This new initiative does not mean a retreat from our concern about human
rights, nor does it mean an open-ended U.S. commitment in Colombia. Specifically:
We
will not stop the human rights vetting of all Colombian military units
receiving U.S. assistance;
We
will not exceed the 400-person cap on U.S. military personnel providing
support to Plan Colombia nor the 400-person cap on U.S. civilian
contractors;
We
will not send U.S. combat troops to Colombia. President Bush has made
this crystal-clear.
Human
rights concerns have been and will remain a central element in U.S.
policy toward Colombia. In meetings in Colombia with senior civilian and
military officials, including with President-elect Uribe, U.S.
officials, including Under Secretary of State for Political Affairs Marc
Grossman, Assistant Secretary for Democracy, Human Rights and Labor
Lorne Craner, and Assistant Secretary for Western Hemisphere Affairs
Otto Reich have regularly stressed the need for Colombia to improve
its human rights performance and sever remaining military-paramilitary
ties. We
believe our human rights message is making a difference:
The
counternarcotics brigade that we trained and equipped has compiled an
unblemished human rights record to date.
President
Pastrana and Armed Forces Commander Tapias have repeatedly denounced
collusion between elements of the Colombian military and the
paramilitary terrorists.
The
Colombian military captured 590 paramilitaries and killed 92 in combat
last year, three times more than the previous year.
Still,
too many Colombians continue to suffer abuses by state security forces
or by terrorist groups acting in collusion with them.
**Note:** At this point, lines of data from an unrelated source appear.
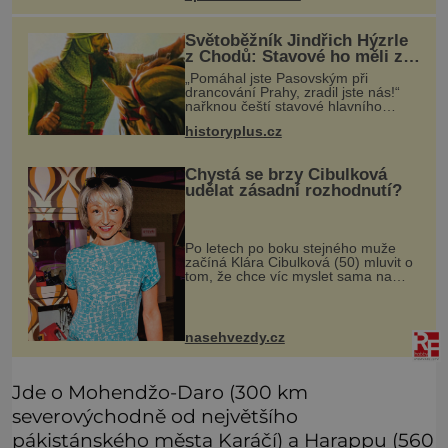
zhruba jednu čajovou lžičku. Sama o
s
Světoběžník Jindřich Hýzrle
z Chodů: Stavové ho měli za
zrádce
„Pomáhal jste Pasovským při
drancování Prahy, zradil jste nás!“
nařknou čeští stavové hlavního
zbrojmistra zemské hotovosti.
historyplus.cz
Jindřich se však zastrašit nenechá.
Zachová chladnou hlavu a trestu
unikne.
Chystá se brzy Cibulková
udělat zásadní rozhodnutí?
Po letech po boku stejného muže
začíná Klára Cibulková (50) mluvit o
tom, že chce víc myslet sama na
sebe. Skrývají se za jejími slovy
potíže doma? Tolik v posledních
měsících mluví Klára Cibulková (5
nasehvezdy.cz
Jde o Mohendžo-Daro (300 km
severovýchodně od největšího
pákistánského města Karáčí) a Harappu (560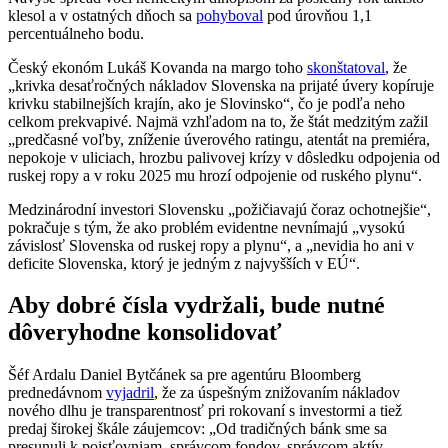
klesol a v ostatných dňoch sa
pohyboval
pod úrovňou 1,1
percentuálneho bodu.
Český ekonóm Lukáš Kovanda na margo toho
skonštatoval
, že
„krivka desaťročných nákladov Slovenska na prijaté úvery kopíruje
krivku stabilnejších krajín, ako je Slovinsko“, čo je podľa neho
celkom prekvapivé. Najmä vzhľadom na to, že štát medzitým zažil
„predčasné voľby, zníženie úverového ratingu, atentát na premiéra,
nepokoje v uliciach, hrozbu palivovej krízy v dôsledku odpojenia od
ruskej ropy a v roku 2025 mu hrozí odpojenie od ruského plynu“.
Medzinárodní investori Slovensku „požičiavajú čoraz ochotnejšie“,
pokračuje s tým, že ako problém evidentne nevnímajú „vysokú
závislosť Slovenska od ruskej ropy a plynu“, a „nevidia ho ani v
deficite Slovenska, ktorý je jedným z najvyšších v EÚ“.
Aby dobré čísla vydržali, bude nutné
dôveryhodne konsolidovať
Šéf Ardalu Daniel Bytčánek sa pre agentúru Bloomberg
prednedávnom
vyjadril
, že za úspešným znižovaním nákladov
nového dlhu je transparentnosť pri rokovaní s investormi a tiež
predaj širokej škále záujemcov: „Od tradičných bánk sme sa
presunuli k poisťovniam, správcom fondov, správcom aktív,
Tose responsible
for such actions must be brought to justice. The establishment of the
rule of law and personal security for all Colombians will not be created
through human rights abuses or impunity for the perpetrators of such
crimes.
Under
Section 567 of the FY-02 Foreign Operations Appropriations Act, the
Secretary of State is required to certify as to the Government of
Colombia's progress in meeting three human rights-related conditions:
that
Colombian Armed Forces members who have been credibly alleged to have
committed gross violations of human rights or to have aided or abetted
paramilitary groups are being suspended;
that
the Colombian Armed Forces are cooperating with civilian prosecutors and
judicial authorities in prosecuting and punishing in civilian courts
those members of the Colombian Armed Forces who have been credibly
alleged to have committed gross violations of human rights or to have
aided or abetted paramilitary groups; and
that
the Colombian Armed Forces are taking effective measures to sever links
with paramilitary groups, and to execute outstanding orders for capture
for members of such groups.
The
Secretary takes very seriously his responsibilities under the Act and
carefully weighed all the facts before certifying on May 1, thereby
releasing 60 percent of the funds appropriated in the FY-02 Foreign
Operations Act for the Colombian military. A second certification is
required before the remaining 40 percent can be released, and it too
will be carefully considered.
The
United States believes Colombia needs to continue a strong
counternarcotics program, including interdiction, spraying, alternative
development and extradition. Colombia must also make solid advances on
human rights and ending ties to paramilitary groups, increase GOC
revenues to meet increased needs and undertake to increase security
spending, but not at the expense of socio-economic development
programs.
The
commitment we have made to Colombia - to sustain our counternarcotics
programs, step up our counterterrorism assistance, strengthen programs
to protect human rights, and help to foment alternative development,
among other areas - cannot
succeed absent a sustained commitment of even greater magnitude by the
Government of Colombia.
President-elect
Uribe received a solid electoral mandate for his pledge to establish
government authority throughout Colombia and has said he intends to
increase defense spending, add soldiers and police and create a civilian
defense force for intelligence collection. He has also said he would
call on the United Nations to provide assistance in peace negotiations.
The
devil is always in the details, but this strikes us as a good beginning.
As
you look at the issues to be posed by the three scheduled panels -
Economic Foundations for Peace; Military and Security Foundations for
Peace; and the Basis for Negotiating Peace - I hope you will find that
the programs and policies I have outlined contribute to these goals.
The
Colombian people have fought long and hard for peace. I
remember when I lived in Colombia as a child, reading in the newspaper
about atrocities committed in the countryside, in what was then
described as "La Violencia." Some of these guerrillas may have
had ideological motivations at that time. But in today's world, there is
no justification for a movement that kills, kidnaps, terrorizes or
relies
on
narcotics trafficking to fund their goals. The
Colombian nation state, Colombian democracy, has to win this war for the
good of the country and the region. And the United States is committed
to helping our Colombian friends.
Thank
you very much.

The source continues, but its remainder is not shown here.